SUPPLIED RECORDS -
═══

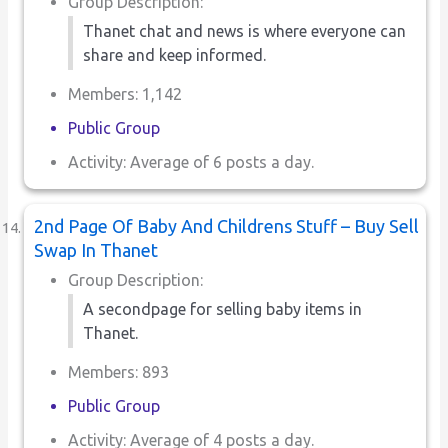
Group Description:
Thanet chat and news is where everyone can
share and keep informed.
Members: 1,142
Public Group
Activity: Average of 6 posts a day.
2nd Page Of Baby And Childrens Stuff – Buy Sell
Swap In Thanet
Group Description:
A secondpage for selling baby items in
Thanet.
Members: 893
Public Group
Activity: Average of 4 posts a day.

═══

When a line in the material above contains the word "Thanet", copy that line out.

Thanet chat and news is where everyone can
Swap In Thanet
Thanet.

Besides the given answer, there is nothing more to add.